Stored entries
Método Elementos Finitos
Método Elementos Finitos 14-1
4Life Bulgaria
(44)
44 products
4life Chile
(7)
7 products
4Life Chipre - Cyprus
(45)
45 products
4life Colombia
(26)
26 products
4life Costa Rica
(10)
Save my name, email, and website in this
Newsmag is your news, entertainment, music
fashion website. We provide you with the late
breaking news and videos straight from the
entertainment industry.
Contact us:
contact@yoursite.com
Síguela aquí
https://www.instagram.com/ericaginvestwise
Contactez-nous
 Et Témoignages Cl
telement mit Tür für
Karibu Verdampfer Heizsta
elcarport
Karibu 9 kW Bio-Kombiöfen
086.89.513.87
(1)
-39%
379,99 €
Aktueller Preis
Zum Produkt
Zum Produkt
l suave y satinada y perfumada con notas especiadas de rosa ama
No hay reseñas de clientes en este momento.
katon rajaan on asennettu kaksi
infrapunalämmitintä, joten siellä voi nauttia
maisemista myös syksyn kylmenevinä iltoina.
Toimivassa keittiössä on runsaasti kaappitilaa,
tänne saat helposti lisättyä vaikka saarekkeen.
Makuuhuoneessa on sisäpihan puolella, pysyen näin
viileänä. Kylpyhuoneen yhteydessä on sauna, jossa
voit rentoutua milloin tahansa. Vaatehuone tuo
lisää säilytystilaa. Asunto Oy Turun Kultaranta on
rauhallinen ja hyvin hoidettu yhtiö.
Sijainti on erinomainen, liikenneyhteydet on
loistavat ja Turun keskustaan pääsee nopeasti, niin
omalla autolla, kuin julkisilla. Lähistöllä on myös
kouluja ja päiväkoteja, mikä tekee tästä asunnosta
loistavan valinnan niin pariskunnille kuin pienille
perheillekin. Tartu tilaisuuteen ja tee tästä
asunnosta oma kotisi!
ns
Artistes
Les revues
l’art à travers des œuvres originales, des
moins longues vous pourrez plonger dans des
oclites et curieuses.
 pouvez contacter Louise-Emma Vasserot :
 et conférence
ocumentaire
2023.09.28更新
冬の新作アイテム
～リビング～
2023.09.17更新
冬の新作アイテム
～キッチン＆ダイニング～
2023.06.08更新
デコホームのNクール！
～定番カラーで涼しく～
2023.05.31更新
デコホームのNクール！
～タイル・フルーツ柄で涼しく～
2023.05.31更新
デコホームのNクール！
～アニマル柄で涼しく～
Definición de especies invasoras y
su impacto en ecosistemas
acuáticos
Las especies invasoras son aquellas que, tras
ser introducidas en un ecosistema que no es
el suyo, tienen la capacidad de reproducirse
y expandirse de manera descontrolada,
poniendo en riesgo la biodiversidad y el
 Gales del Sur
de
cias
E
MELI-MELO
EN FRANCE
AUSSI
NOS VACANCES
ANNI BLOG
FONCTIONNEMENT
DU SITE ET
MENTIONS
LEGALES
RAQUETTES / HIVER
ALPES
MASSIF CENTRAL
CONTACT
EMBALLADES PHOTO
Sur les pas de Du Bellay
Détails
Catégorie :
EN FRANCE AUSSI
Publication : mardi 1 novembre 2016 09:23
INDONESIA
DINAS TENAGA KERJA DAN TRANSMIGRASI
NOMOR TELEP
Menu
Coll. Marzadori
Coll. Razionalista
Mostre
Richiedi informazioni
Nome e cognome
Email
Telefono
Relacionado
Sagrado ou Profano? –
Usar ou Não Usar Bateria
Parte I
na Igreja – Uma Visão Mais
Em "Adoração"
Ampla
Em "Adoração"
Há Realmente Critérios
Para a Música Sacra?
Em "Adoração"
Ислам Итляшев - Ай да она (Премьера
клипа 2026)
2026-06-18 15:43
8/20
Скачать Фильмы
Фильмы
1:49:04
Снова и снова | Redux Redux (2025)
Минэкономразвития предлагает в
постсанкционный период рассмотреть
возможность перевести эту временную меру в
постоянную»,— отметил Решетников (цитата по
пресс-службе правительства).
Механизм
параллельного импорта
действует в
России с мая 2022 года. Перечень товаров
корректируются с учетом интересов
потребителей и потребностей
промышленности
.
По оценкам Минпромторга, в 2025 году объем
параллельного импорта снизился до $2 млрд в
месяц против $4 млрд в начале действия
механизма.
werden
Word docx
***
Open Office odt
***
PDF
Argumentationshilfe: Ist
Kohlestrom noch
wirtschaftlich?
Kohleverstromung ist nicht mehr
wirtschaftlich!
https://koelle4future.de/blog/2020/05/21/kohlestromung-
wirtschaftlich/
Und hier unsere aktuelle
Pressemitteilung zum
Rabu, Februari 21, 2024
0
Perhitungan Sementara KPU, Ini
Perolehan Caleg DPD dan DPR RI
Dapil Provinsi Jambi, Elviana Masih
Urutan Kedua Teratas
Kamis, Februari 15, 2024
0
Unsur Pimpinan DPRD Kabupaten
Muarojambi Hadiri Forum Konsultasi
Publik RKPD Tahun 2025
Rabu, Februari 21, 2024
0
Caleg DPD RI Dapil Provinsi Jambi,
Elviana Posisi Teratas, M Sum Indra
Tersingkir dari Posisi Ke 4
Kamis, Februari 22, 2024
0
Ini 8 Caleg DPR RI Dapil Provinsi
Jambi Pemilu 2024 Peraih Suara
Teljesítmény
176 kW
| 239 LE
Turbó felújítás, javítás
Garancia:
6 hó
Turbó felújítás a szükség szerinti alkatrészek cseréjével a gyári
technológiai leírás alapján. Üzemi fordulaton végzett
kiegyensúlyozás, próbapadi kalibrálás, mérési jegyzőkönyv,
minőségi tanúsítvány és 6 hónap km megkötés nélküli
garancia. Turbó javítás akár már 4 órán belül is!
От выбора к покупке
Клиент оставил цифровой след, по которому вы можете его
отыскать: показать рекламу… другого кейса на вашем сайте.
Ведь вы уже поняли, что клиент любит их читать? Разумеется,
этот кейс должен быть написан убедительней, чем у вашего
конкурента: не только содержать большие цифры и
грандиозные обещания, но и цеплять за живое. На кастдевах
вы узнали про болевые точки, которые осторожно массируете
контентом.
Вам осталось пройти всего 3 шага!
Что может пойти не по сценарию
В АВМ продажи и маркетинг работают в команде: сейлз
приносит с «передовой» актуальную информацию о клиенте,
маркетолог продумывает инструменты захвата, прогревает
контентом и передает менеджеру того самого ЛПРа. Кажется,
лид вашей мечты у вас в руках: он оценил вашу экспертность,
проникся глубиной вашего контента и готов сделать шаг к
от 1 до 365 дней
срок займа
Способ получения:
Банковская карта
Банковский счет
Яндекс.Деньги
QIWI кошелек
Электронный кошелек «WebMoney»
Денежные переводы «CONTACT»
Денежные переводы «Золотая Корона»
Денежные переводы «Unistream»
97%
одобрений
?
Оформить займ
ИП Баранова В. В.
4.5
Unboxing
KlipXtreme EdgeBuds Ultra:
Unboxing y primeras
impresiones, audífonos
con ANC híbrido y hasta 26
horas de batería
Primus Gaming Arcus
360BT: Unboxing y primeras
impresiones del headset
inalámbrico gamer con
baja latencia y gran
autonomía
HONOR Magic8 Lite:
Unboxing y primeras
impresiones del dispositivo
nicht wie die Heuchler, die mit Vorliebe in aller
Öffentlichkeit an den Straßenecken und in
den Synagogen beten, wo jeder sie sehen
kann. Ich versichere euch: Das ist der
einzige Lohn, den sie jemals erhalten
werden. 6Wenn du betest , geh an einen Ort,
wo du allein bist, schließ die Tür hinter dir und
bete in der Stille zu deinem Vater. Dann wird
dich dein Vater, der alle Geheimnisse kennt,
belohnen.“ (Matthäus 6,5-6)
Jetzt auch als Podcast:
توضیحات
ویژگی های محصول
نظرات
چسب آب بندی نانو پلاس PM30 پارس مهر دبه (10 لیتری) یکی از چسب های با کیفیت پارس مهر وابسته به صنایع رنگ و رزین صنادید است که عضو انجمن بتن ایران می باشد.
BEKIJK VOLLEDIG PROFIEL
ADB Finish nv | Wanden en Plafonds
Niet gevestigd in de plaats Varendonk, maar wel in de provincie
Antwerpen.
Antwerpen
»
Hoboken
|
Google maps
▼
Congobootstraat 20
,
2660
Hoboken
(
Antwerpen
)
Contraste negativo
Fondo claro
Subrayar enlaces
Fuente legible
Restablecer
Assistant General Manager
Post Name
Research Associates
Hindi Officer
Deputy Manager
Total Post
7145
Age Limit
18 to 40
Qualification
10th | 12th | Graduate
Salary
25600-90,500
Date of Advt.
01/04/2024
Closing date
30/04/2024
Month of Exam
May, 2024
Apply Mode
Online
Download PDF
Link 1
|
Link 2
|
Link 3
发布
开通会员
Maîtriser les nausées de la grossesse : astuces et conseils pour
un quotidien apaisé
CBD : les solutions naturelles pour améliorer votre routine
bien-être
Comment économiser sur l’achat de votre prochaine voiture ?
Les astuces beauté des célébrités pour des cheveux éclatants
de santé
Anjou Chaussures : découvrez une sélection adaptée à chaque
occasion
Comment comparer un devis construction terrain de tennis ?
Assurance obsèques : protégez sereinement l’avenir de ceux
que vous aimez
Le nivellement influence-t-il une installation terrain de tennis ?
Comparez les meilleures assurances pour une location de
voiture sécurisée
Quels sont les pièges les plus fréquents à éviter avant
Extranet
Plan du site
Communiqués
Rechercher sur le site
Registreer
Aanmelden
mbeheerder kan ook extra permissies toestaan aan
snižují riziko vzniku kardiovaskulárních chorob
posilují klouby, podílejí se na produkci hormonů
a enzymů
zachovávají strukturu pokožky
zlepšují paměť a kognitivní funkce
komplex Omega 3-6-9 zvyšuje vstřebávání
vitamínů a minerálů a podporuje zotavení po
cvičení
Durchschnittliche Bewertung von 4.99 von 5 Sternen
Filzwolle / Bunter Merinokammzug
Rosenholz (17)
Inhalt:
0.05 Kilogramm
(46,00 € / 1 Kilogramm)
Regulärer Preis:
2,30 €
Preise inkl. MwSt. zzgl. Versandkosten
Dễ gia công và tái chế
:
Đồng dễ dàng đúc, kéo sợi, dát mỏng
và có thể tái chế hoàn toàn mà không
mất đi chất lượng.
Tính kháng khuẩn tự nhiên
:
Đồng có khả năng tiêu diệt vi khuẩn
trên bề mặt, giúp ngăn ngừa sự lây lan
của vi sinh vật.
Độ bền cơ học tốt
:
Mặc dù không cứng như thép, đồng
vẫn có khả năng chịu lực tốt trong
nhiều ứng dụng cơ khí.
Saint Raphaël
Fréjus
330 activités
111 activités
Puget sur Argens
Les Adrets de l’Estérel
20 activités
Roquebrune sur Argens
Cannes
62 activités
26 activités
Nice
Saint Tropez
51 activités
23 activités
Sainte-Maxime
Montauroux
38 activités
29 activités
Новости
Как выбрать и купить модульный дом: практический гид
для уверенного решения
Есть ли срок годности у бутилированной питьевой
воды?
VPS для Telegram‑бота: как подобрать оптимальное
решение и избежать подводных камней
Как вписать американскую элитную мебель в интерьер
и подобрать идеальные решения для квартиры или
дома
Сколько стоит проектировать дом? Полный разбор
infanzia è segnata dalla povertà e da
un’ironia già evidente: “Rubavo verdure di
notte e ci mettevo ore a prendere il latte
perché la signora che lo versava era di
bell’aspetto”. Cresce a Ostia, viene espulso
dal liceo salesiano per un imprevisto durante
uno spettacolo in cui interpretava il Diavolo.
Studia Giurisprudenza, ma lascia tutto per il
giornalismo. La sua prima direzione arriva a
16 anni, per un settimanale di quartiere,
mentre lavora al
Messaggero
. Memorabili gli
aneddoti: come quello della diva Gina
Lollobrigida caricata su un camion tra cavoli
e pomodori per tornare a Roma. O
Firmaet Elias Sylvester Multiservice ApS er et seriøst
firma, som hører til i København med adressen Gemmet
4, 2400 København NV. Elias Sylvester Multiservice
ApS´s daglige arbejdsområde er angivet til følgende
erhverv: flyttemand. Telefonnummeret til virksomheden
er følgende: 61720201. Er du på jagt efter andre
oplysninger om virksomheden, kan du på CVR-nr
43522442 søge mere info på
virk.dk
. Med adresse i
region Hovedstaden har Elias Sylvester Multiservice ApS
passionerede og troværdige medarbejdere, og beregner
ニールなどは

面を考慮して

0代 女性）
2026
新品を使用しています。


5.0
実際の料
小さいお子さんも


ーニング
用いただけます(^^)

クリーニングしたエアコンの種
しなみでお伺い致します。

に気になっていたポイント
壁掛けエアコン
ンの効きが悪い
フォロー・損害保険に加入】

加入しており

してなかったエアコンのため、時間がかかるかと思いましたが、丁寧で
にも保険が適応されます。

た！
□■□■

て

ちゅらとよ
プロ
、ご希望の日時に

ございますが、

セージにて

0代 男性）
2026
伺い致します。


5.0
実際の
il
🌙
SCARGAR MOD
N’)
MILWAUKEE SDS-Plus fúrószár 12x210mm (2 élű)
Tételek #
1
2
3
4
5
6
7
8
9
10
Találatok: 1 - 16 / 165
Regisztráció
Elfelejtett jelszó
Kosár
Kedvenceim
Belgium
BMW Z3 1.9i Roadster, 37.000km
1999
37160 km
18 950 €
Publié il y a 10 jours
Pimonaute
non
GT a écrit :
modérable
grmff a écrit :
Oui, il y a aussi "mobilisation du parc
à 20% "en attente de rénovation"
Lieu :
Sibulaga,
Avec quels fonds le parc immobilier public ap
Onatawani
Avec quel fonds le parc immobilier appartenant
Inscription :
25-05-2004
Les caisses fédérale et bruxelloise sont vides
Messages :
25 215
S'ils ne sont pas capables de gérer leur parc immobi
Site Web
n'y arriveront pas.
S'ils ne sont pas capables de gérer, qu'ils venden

Instructions to follow: The required answer is the run of lines above, starting at the line with "zlepšují paměť a kognitivní funkce" and ending at the line with "vẫn có khả năng chịu lực tốt trong", reproduced exactly with both ends.

Problem solution:
zlepšují paměť a kognitivní funkce
komplex Omega 3-6-9 zvyšuje vstřebávání
vitamínů a minerálů a podporuje zotavení po
cvičení
Durchschnittliche Bewertung von 4.99 von 5 Sternen
Filzwolle / Bunter Merinokammzug
Rosenholz (17)
Inhalt:
0.05 Kilogramm
(46,00 € / 1 Kilogramm)
Regulärer Preis:
2,30 €
Preise inkl. MwSt. zzgl. Versandkosten
Dễ gia công và tái chế
:
Đồng dễ dàng đúc, kéo sợi, dát mỏng
và có thể tái chế hoàn toàn mà không
mất đi chất lượng.
Tính kháng khuẩn tự nhiên
:
Đồng có khả năng tiêu diệt vi khuẩn
trên bề mặt, giúp ngăn ngừa sự lây lan
của vi sinh vật.
Độ bền cơ học tốt
:
Mặc dù không cứng như thép, đồng
vẫn có khả năng chịu lực tốt trong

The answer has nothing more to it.